Why We Need a Universal Basic Income
We’re heading toward the i-Everything far quicker than most people realize. Even now, we’re producing more and more with fewer and fewer people. Internet sales are on the way to replacing millions of retail workers. Diagnostic apps will be replacing hundreds of thousands of health-care workers. Self-driving cars and trucks will replace 5 million drivers.
Researchers estimate that almost half of all U.S. jobs are at risk of being automated in the next two decades.
This isn’t necessarily bad. The economy we’re heading toward could offer millions of people more free time to do what they want to do instead of what they have to do to earn a living. But to make this work, we’ll have to figure out some way to recirculate the money from the handful of people who design and own i-Everythings, to the rest of us who will want to buy i-Everythings.
One answer: A universal basic income – financed out of the profits going to such labor replacing innovations, or perhaps even a revenue stream off of the underlying intellectual property.
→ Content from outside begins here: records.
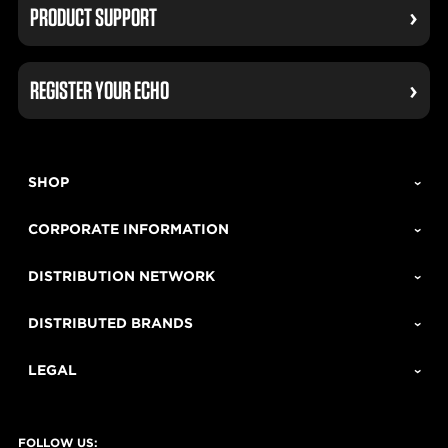
PRODUCT SUPPORT
REGISTER YOUR ECHO
SHOP
CORPORATE INFORMATION
DISTRIBUTION NETWORK
DISTRIBUTED BRANDS
LEGAL
FOLLOW US:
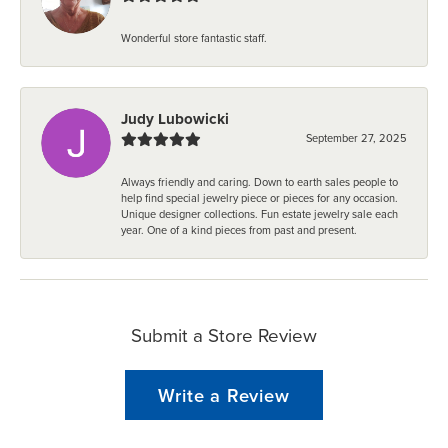
Wonderful store fantastic staff.
Judy Lubowicki
September 27, 2025
Always friendly and caring. Down to earth sales people to
help find special jewelry piece or pieces for any occasion.
Unique designer collections. Fun estate jewelry sale each
year. One of a kind pieces from past and present.
Submit a Store Review
Write a Review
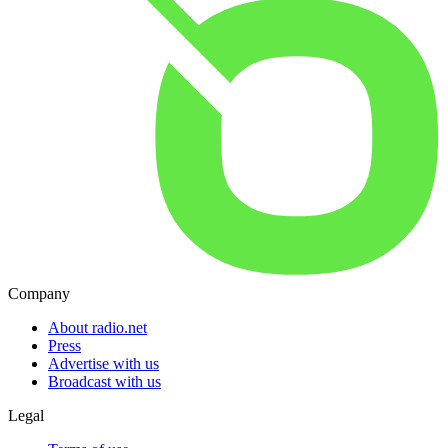
Company
About radio.net
Press
Advertise with us
Broadcast with us
Legal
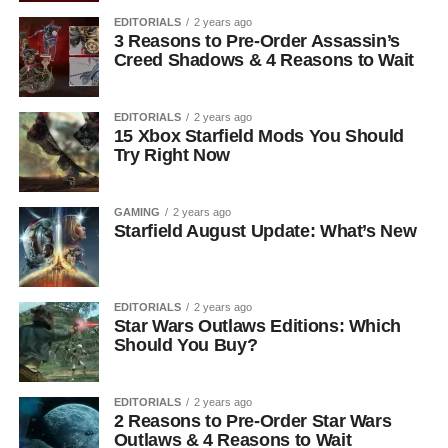
EDITORIALS
2 years ago
3 Reasons to Pre-Order Assassin’s
Creed Shadows & 4 Reasons to Wait
EDITORIALS
2 years ago
15 Xbox Starfield Mods You Should
Try Right Now
GAMING
2 years ago
Starfield August Update: What’s New
EDITORIALS
2 years ago
Star Wars Outlaws Editions: Which
Should You Buy?
EDITORIALS
2 years ago
2 Reasons to Pre-Order Star Wars
Outlaws & 4 Reasons to Wait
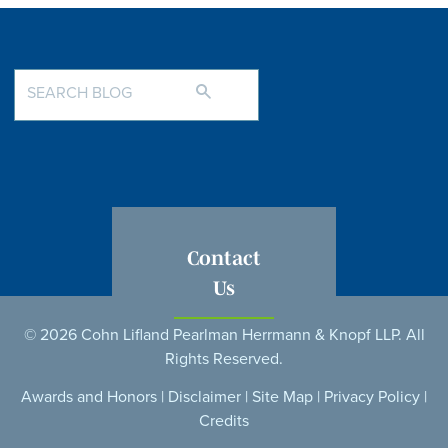
Contact
Us
© 2026 Cohn Lifland Pearlman Herrmann & Knopf LLP. All
Rights Reserved.
Awards and Honors
|
Disclaimer
|
Site Map
|
Privacy Policy
|
Credits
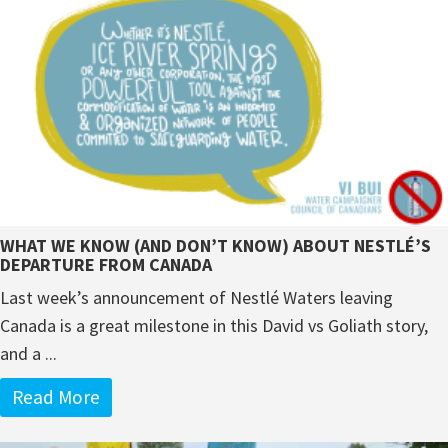
WHAT WE KNOW (AND DON’T KNOW) ABOUT NESTLÉ’S
DEPARTURE FROM CANADA
Last week’s announcement of Nestlé Waters leaving
Canada is a great milestone in this David vs Goliath story,
and a ...
Read More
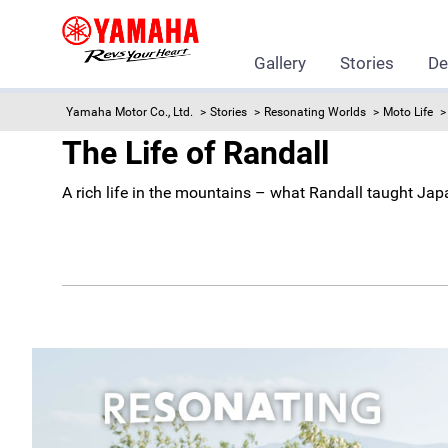
Gallery
Stories
De
Yamaha Motor Co., Ltd.
Stories
Resonating Worlds
Moto Life
The Life of Randall
A rich life in the mountains – what Randall taught Ja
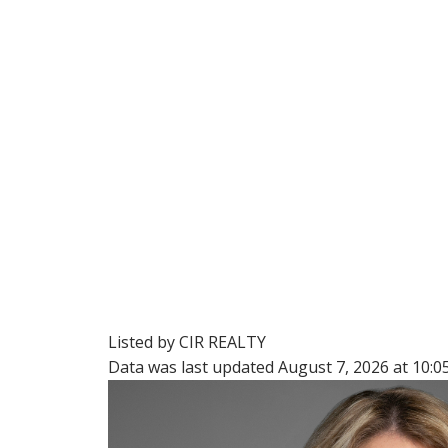
Listed by CIR REALTY
Data was last updated August 7, 2026 at 10:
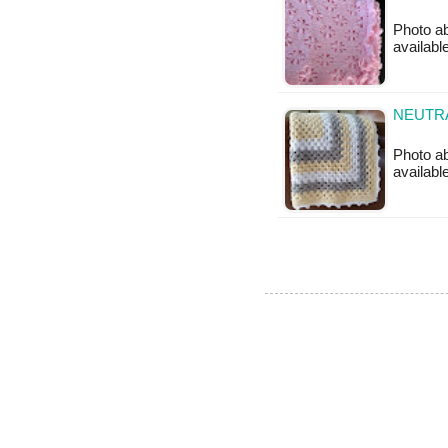
Photo ab
available
NEUTRA
Photo ab
available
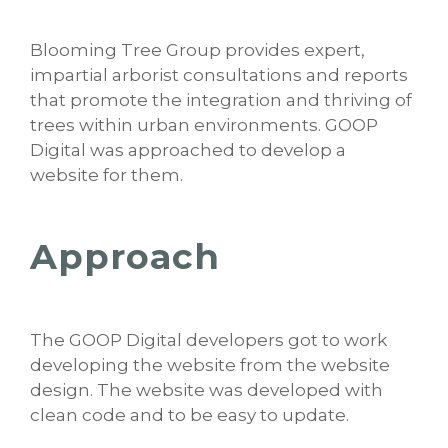
Blooming Tree Group provides expert,
impartial arborist consultations and reports
that promote the integration and thriving of
trees within urban environments. GOOP
Digital was approached to develop a
website for them.
Approach
The GOOP Digital developers got to work
developing the website from the website
design. The website was developed with
clean code and to be easy to update.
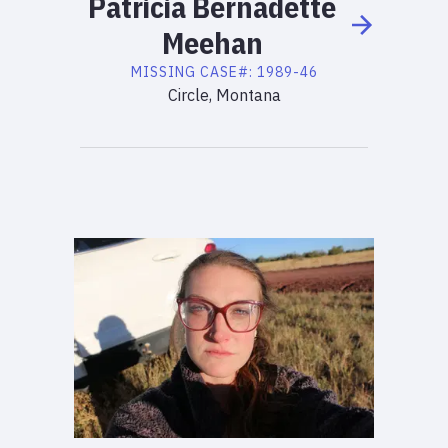
Patricia
Bernadette
Meehan
MISSING
CASE#:
1989-46
Circle, Montana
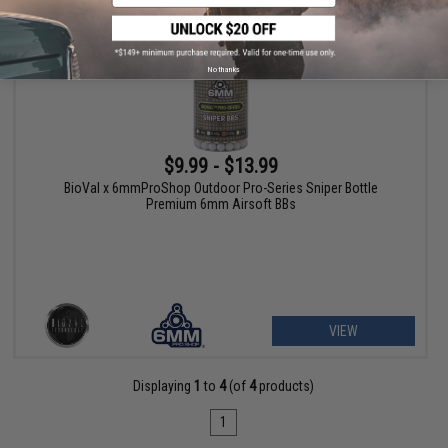
No thanks
$9.99 - $13.99
BioVal x 6mmProShop Outdoor Pro-Series Sniper Bottle
Premium 6mm Airsoft BBs
VIEW
Displaying
1
to
4
(of
4
products)
1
Some conservatives believe it’s superior or other kinds of public assistance because a universal basic income doesn’t tell people what to spend the assistance on, and doesn’t stigmatize recipients because everyone qualifies. In recent years, evidence has shown that giving people cash as a way to address poverty actually works. In study after study, people don’t stop working and they don’t drink it away.
Interest in a basic income is surging, with governments debating it from Finland to Canada to Switzerland to Namibia. The charity “Give Directly” is about to launch a basic income pilot in Kenya, providing an income for more than 10 years to some of the poorest and most vulnerable families on the planet. And then rigorously evaluate the results.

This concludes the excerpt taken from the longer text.